Fourth Quarter Review

Net sales for the quarter declined 25 percent to $278.9 million, compared to net sales of $371.4 million for the fourth quarter of 2008.  Excluding the impact of changes in currency translation rates, sales in the fourth quarter declined 32 percent over the same quarter last year.  Sales for the fourth quarter dropped 37 percent in Europe, 34 percent in the Americas, and 7 percent in the Asia-Pacific region, excluding the impact of currency.  Sales decreased 40 percent in the Work Function segment, 29 percent in the Controls segment, and 28 percent in the Propel segment, excluding currency.

The Company reported a net loss of $74.7 million, or $1.55 per share, for the fourth quarter of 2009, compared to a net loss of $90.6 million, or $1.88 per share, for the fourth quarter of 2008.  Fourth quarter 2009 results include restructuring and severance costs of $18.0 million, or $0.35 per share, and unusually high costs of certain product field recall activities, primarily related to the Propel segment, of $9.3 million, or $0.19 per share.  In addition, fourth quarter 2009 results were negatively impacted by $18.2 million, or $0.38 per share, relating to operating losses which received no tax benefit.  Results for fourth quarter 2008 were impacted by restructuring and severance costs of $24.9 million, or $0.37 per share, product field recall activities, primarily related to the Controls segment, of $7.5 million, or $0.11 per share, and goodwill and long-lived asset impairment costs of $58.2 million, or $0.97 per share.

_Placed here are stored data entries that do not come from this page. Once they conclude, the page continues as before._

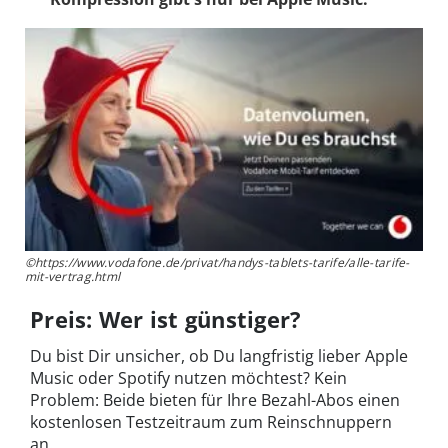
©https://www.vodafone.de/privat/handys-tablets-tarife/alle-tarife-
mit-vertrag.html
Preis: Wer ist günstiger?
Du bist Dir unsicher, ob Du langfristig lieber Apple
Music oder Spotify nutzen möchtest? Kein
Problem: Beide bieten für Ihre Bezahl-Abos einen
kostenlosen Testzeitraum zum Reinschnuppern
an.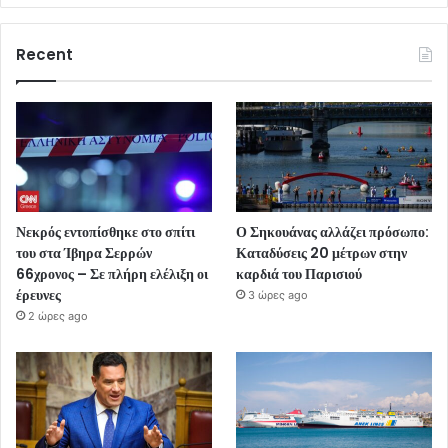
Recent
Νεκρός εντοπίσθηκε στο σπίτι
Ο Σηκουάνας αλλάζει πρόσωπο:
του στα Ίβηρα Σερρών
Καταδύσεις 20 μέτρων στην
66χρονος – Σε πλήρη ελέλιξη οι
καρδιά του Παρισιού
έρευνες
3 ώρες ago
2 ώρες ago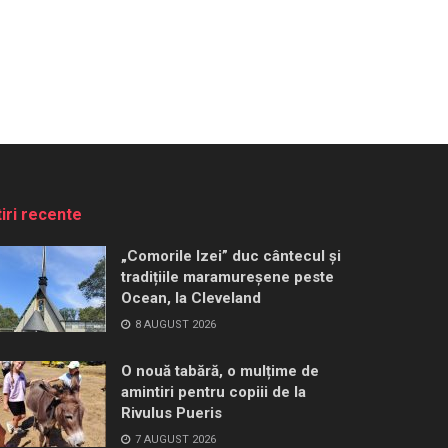
tiri recente
„Comorile Izei” duc cântecul și
tradițiile maramureșene peste
Ocean, la Cleveland
8 AUGUST 2026
O nouă tabără, o mulțime de
amintiri pentru copiii de la
Rivulus Pueris
7 AUGUST 2026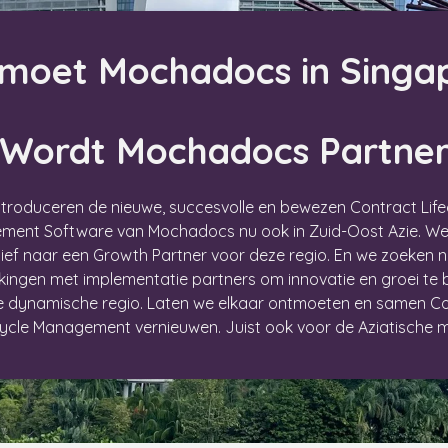
moet Mochadocs in Singa
Wordt Mochadocs Partne
introduceren de nieuwe, succesvolle en bewezen Contract Life
ent Software van Mochadocs nu ook in Zuid-Oost Azie. W
ief naar een Growth Partner voor deze regio. En we zoeken 
ngen met implementatie partners om innovatie en groei te
e dynamische regio. Laten we elkaar ontmoeten en samen C
cycle Management vernieuwen. Juist ook voor de Aziatische m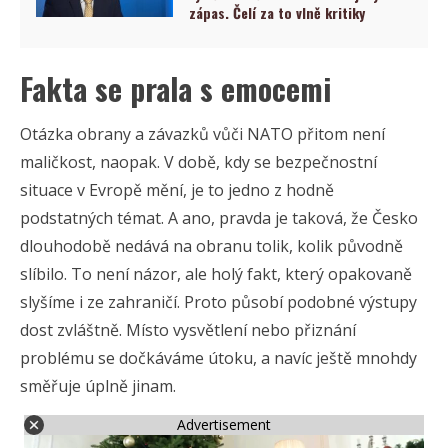
zápas. Čelí za to vlně kritiky
Fakta se prala s emocemi
Otázka obrany a závazků vůči NATO přitom není
maličkost, naopak. V době, kdy se bezpečnostní
situace v Evropě mění, je to jedno z hodně
podstatných témat. A ano, pravda je taková, že Česko
dlouhodobě nedává na obranu tolik, kolik původně
slíbilo. To není názor, ale holý fakt, který opakovaně
slyšíme i ze zahraničí. Proto působí podobné výstupy
dost zvláštně. Místo vysvětlení nebo přiznání
problému se dočkáváme útoku, a navíc ještě mnohdy
směřuje úplně jinam.
Advertisement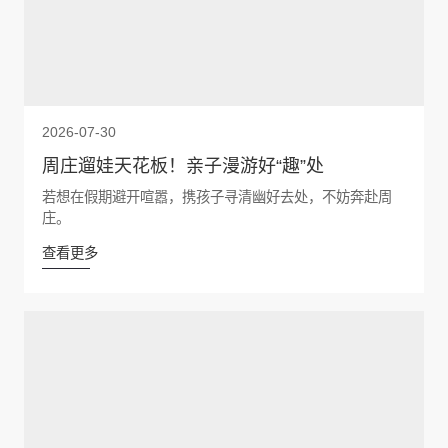
2026-07-30
周庄遛娃天花板！亲子漫游好“趣”处
若想在假期避开喧嚣，携孩子寻清幽好去处，不妨奔赴周
庄。
查看更多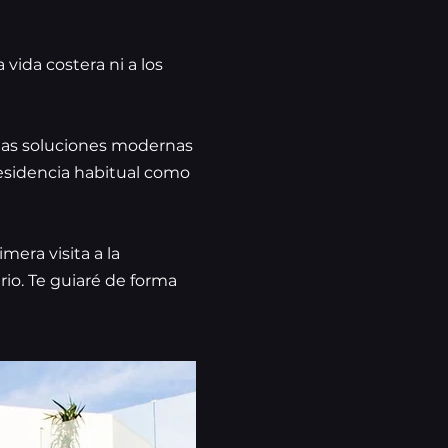
vida costera ni a los
a las soluciones modernas
residencia habitual como
era visita a la
rio. Te guiaré de forma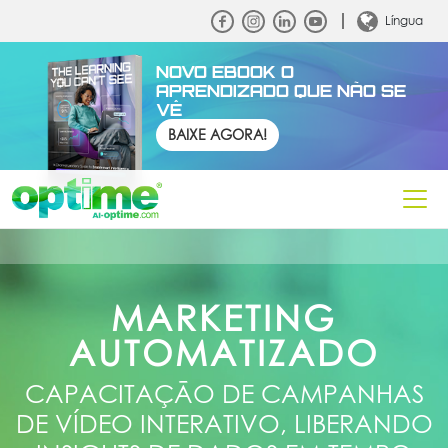
Língua
NOVO EBOOK O
APRENDIZADO QUE NÃO SE
VÊ
BAIXE AGORA!
MARKETING
AUTOMATIZADO
CAPACITAÇÃO DE CAMPANHAS
DE VÍDEO INTERATIVO, LIBERANDO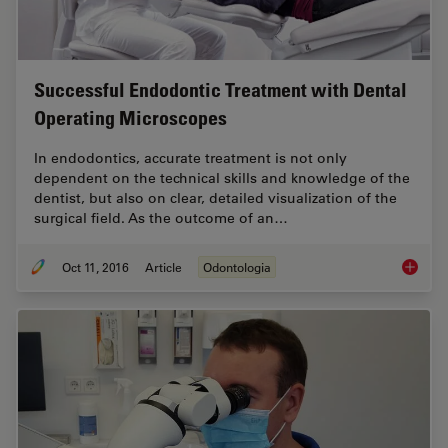
Successful Endodontic Treatment with Dental
Operating Microscopes
In endodontics, accurate treatment is not only
dependent on the technical skills and knowledge of the
dentist, but also on clear, detailed visualization of the
surgical field. As the outcome of an…
Oct 11, 2016
Article
Odontologia
Success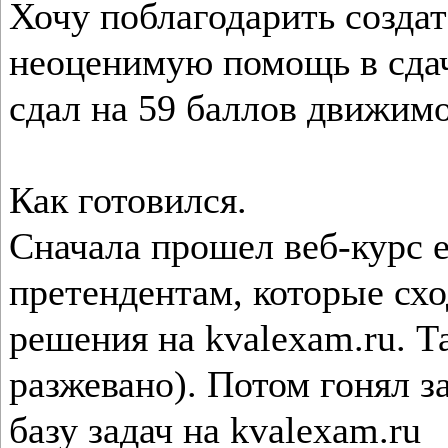
Хочу поблагодарить создат
неоценимую помощь в сдач
сдал на 59 баллов движим
Как готовился.
Сначала прошел веб-курс e
претендентам, которые сход
решения на kvalexam.ru. Т
разжевано). Потом гонял з
базу задач на kvalexam.ru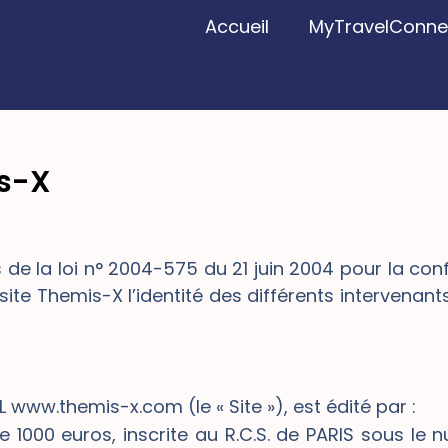
Accueil
MyTravelConne
is-X
de la loi n° 2004-575 du 21 juin 2004 pour la con
u site Themis-X l’identité des différents intervenan
RL www.themis-x.com (le « Site »), est édité par :
e 1000 euros, inscrite au R.C.S. de PARIS sous le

Sven Ruder, President and Chief Executive Officer, commented, "Our fourth quarter sales and earnings were in line with our expectations.  Although sales declined by 32 percent, the drop is lower than we have reported in the last three quarters.  The drop in sales, the tax asset valuation allowances, and the restructuring costs associated with our aggressive cost reduction actions all continue to negatively influence our earnings.  However, the cost reduction actions have lowered our breakeven point and will allow for improved results this coming year, even with only a modest increase in sales."  

Increase in New Orders

The Company received new orders of $319.4 million for the fourth quarter of 2009, an increase of 44 percent from the fourth quarter of 2008.  Excluding currency translation rate changes, orders were up 32 percent.  

Total backlog at December 31, 2009, was $509.5 million, a 33 percent decline from the same period last year.  

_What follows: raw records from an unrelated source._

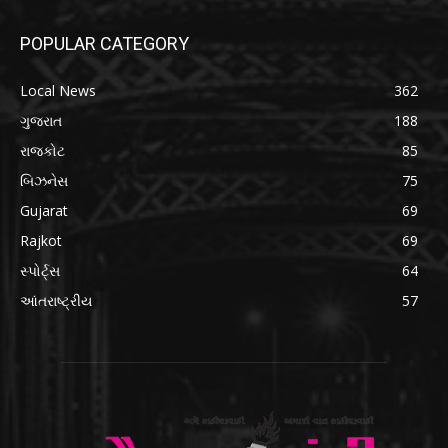
POPULAR CATEGORY
Local News
362
ગુજરાત
188
રાજકોટ
85
બિઝનેસ
75
Gujarat
69
Rajkot
69
સ્પોર્ટ્સ
64
આંતરાષ્ટ્રીય
57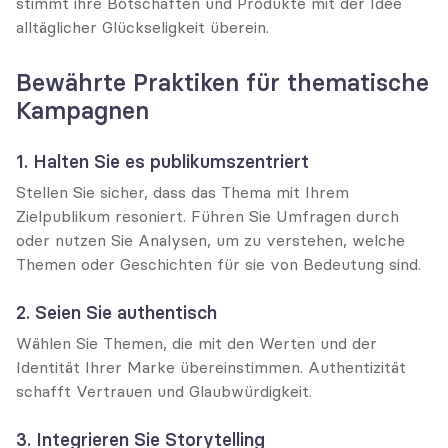
stimmt ihre Botschaften und Produkte mit der Idee 
alltäglicher Glückseligkeit überein.
Bewährte Praktiken für thematische 
Kampagnen
1. Halten Sie es publikumszentriert
Stellen Sie sicher, dass das Thema mit Ihrem 
Zielpublikum resoniert. Führen Sie Umfragen durch 
oder nutzen Sie Analysen, um zu verstehen, welche 
Themen oder Geschichten für sie von Bedeutung sind.
2. Seien Sie authentisch
Wählen Sie Themen, die mit den Werten und der 
Identität Ihrer Marke übereinstimmen. Authentizität 
schafft Vertrauen und Glaubwürdigkeit.
3. Integrieren Sie Storytelling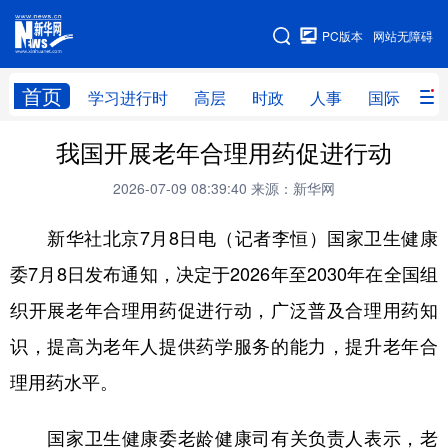
手机版
PC版本
网站无障碍
网站地图
首页
学习进行时
高层
时政
人事
国际
财
我国开展老年合理用药促进行动
学习进行时
高层
时政
人事
2026-07-09 08:39:40
来源：新华网
国际
财经
网评
港澳
新华社北京7月8日电（记者李恒）国家卫生健康
台湾
思客智库
全球连线
教育
委7月8日发布通知，决定于2026年至2030年在全国组
科技
科创
量子
体育
织开展老年合理用药促进行动，广泛普及合理用药知
文化
书画
健康
军事
识，提高为老年人提供药学服务的能力，提升老年合
访谈
视频
图片
政务
理用药水平。
法律
中央文件
金融
汽车
国家卫生健康委老龄健康司有关负责人表示，老
食品
人居
信息化
数字经济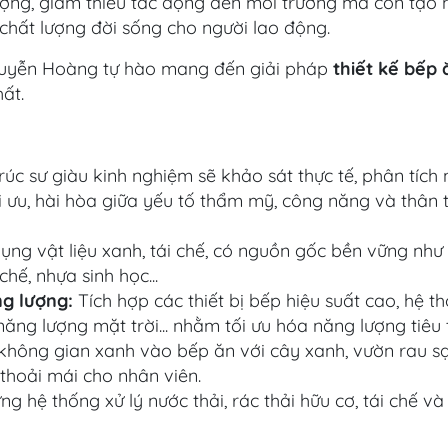
ượng, giảm thiểu tác động đến môi trường mà còn tạo 
chất lượng đời sống cho người lao động.
 Nguyễn Hoàng tự hào mang đến giải pháp
thiết kế bếp 
ất.
rúc sư giàu kinh nghiệm sẽ khảo sát thực tế, phân tích
ối ưu, hài hòa giữa yếu tố thẩm mỹ, công năng và thân 
dụng vật liệu xanh, tái chế, có nguồn gốc bền vững như
chế, nhựa sinh học...
g lượng:
Tích hợp các thiết bị bếp hiệu suất cao, hệ t
năng lượng mặt trời... nhằm tối ưu hóa năng lượng tiêu 
không gian xanh vào bếp ăn với cây xanh, vườn rau sạ
 thoải mái cho nhân viên.
g hệ thống xử lý nước thải, rác thải hữu cơ, tái chế v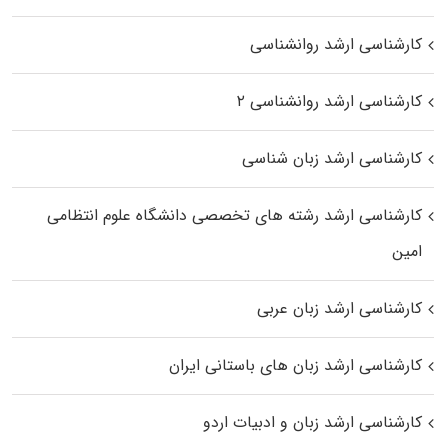
کارشناسی ارشد روانشناسی
کارشناسی ارشد روانشناسی ۲
کارشناسی ارشد زبان شناسی
کارشناسی ارشد رﺷﺘﻪ ﻫﺎی تخصصی داﻧﺸﮕﺎه ﻋﻠﻮم انتظامی
اﻣﻴﻦ
کارشناسی ارشد زبان عربی
کارشناسی ارشد زبان‌ های باستانی ایران
کارشناسی ارشد زبان و ادبیات اردو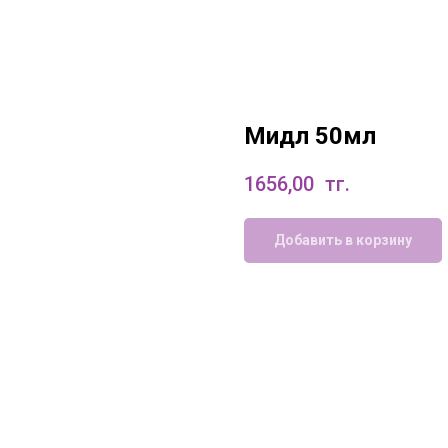
Мидл 50мл
1656,00
тг.
Добавить в корзину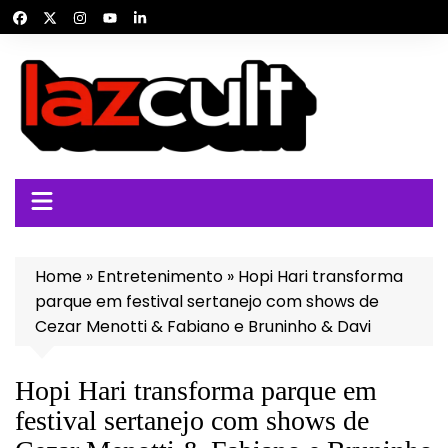
Ir
para
o
conteúdo
Home
»
Entretenimento
»
Hopi Hari transforma
parque em festival sertanejo com shows de
Cezar Menotti & Fabiano e Bruninho & Davi
Hopi Hari transforma parque em
festival sertanejo com shows de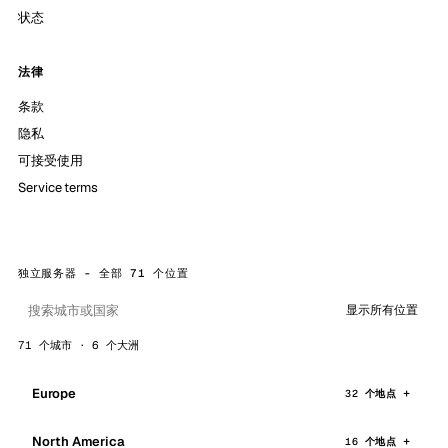
状态
法律
条款
隐私
可接受使用
Service terms
独立服务器 - 全部 71 个位置
显示所有位置
71 个城市 · 6 个大洲
Europe
32 个地点
North America
16 个地点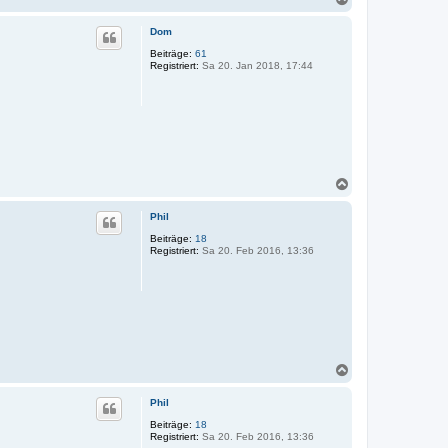
a
c
Dom
h
o
Beiträge:
61
Registriert:
Sa 20. Jan 2018, 17:44
b
e
n
N
a
c
Phil
h
o
Beiträge:
18
Registriert:
Sa 20. Feb 2016, 13:36
b
e
n
N
a
c
Phil
h
o
Beiträge:
18
Registriert:
Sa 20. Feb 2016, 13:36
b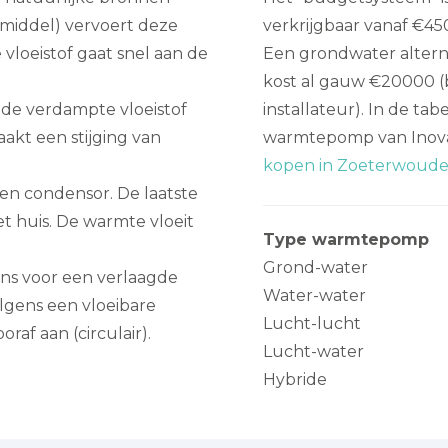
demiddel) vervoert deze
verkrijgbaar vanaf €45
vloeistof gaat snel aan de
Een grondwater alterna
kost al gauw €20000 (bo
de verdampte vloeistof
installateur). In de tab
kt een stijging van
warmtepomp van Inova
kopen in Zoeterwoud
n condensor. De laatste
et huis. De warmte vloeit
Type warmtepomp
Grond-water
ens voor een verlaagde
Water-water
lgens een vloeibare
Lucht-lucht
raf aan (circulair).
Lucht-water
Hybride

Ruder added, "The drop in backlog continued to diminish as we moved through the year.  The 33 percent decline in our fourth quarter backlog is compared to an inflated backlog from a year ago before many of our customers had started to cut orders and is not reflective of the increase in orders we are currently seeing."

Twelve Month Review

The Company reported net sales for the twelve months ended December 31, 2009, of $1,159.0 million, compared to net sales of $2,090.5 million for the twelve months of 2008.  Net sales for the twelve months of 2009 decreased 43 percent over the prior year period, excluding the impact of currency translation rate changes.

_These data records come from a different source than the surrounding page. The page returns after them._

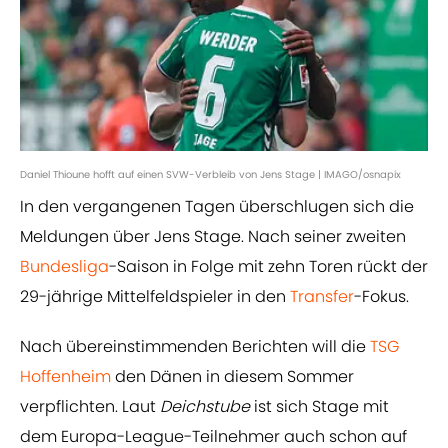
Daniel Thioune hofft auf einen SVW-Verbleib von Jens Stage | IMAGO/osnapix
In den vergangenen Tagen überschlugen sich die
Meldungen über Jens Stage. Nach seiner zweiten
Bundesliga
-Saison in Folge mit zehn Toren rückt der
29-jährige Mittelfeldspieler in den
Transfer
-Fokus.
Nach übereinstimmenden Berichten will die
TSG
Hoffenheim
den Dänen in diesem Sommer
verpflichten. Laut
Deichstube
ist sich Stage mit
dem Europa-League-Teilnehmer auch schon auf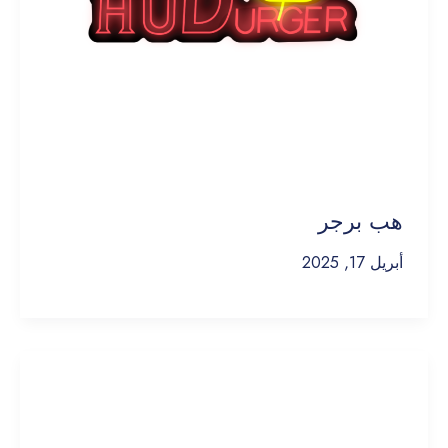
هب برجر
أبريل 17, 2025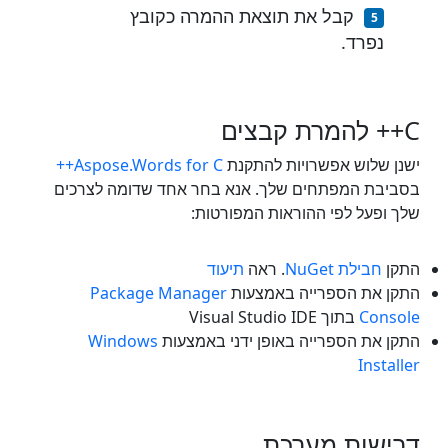
קבל את תוצאת ההמרה כקובץ
נפרד.
C++ להמרת קבצים
ישנן שלוש אפשרויות להתקנת
Aspose.Words for C++
בסביבת המפתחים שלך. אנא בחר אחד שדומה לצרכים
שלך ופעל לפי ההוראות המפורטות:
התקן
חבילת NuGet
. ראה
תיעוד
התקן את הספרייה באמצעות
Package Manager
Console
בתוך Visual Studio IDE
התקן את הספרייה באופן ידני באמצעות
Windows
Installer
דרישות מערכת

Net loss for the full year 2009 was $345.8 million, or $7.15 per share, compared to a net loss of $29.1 million, or $0.60 per share, for the same period last year.  Results for full year 2009 include restructuring costs of $60.0 million, or $1.19 per share, product field recall activities of $15.5 million, or $0.31 per share, operating losses which received no tax benefit of $126.9 million, or $2.63 per share, and non-cash charges related to goodwill impairment of $50.8 million, or $1.05 per share.  Results for full year 2008 were impacted by restructuring and severance costs of $23.5 million, or $0.35 per share, product field recall activities of $15.6 million, or $0.23 per share, and goodwill and long-lived asset impairment costs of $58.2 million, or $0.97 per share.

Cash Flow

Cash flow from operations for full year 2009 was $86.8 million, compared to $183.5 million for 2008.  Capital expenditures for full year 2009 were $43.0 million compared to $198.6 million for the same period last year.  The Company's debt to total capital ratio, or leverage ratio, was 78 percent at December 31, 2009, compared to 51 percent at last year-end.

"I am pleased by the $191 million of cash generated by reducing net working capital since the beginning of the year.  This, along with the reduction in our capital expenditures, has allowed us to generate $11 million of free cash flow in 2009," stated Ruder.

2010 Outlook

Ruder continued, "We are seeing improved market conditions, with sales in the first quarter of 2010 likely to be at or above the sales in the same quarter last year.  Besides the general improvement in the markets we serve, we will also benefit from the end of our customers' inventory reduction activities.  The growth in sales, along with the reduction in fixed costs, should allow us to report positive operating earnings in 2010.  However, our high interest charges will still drive a net loss for the year."        

The outlook for 2010 is as follows:

  • Annual sales increasing 10 to 20 percent from 2009 levels
  • Expected loss in the range of $0.50 to $1.50 per share, which includes the following:
    • Restructuring costs of $0.10 to $0.20 per share
    • Unrecognized tax benefits on operating losses of $0.40 to $0.60 per share
  • Capital expenditures of approximately $30.0 million

Webcast Information

Members of Sauer-Danfoss' management team will host a webcast on March 4 at 10 AM Eastern Time to discuss 2009 fourth quarter results.  The call is open to all interested parties on listen-only mode via an audio webcast and can be accessed through the Investor Relations page of the Company's website at http://ir.sauer-danfoss.com. A replay of the call will be available at that site through March 18, 2010.

About Sauer-Danfoss

Sauer-Danfoss Inc. is a worldwide leader in the design, manufacture, and sale of engineered hydraulic, electric and electronic systems and components for use primarily in applications of mobile equipment.  Sauer-Danfoss, with 2009 revenues of approximately $1.2 billion, has sales, manufacturing, and engineering capabilities in Europe, the Americas, and the Asia-Pacific region.      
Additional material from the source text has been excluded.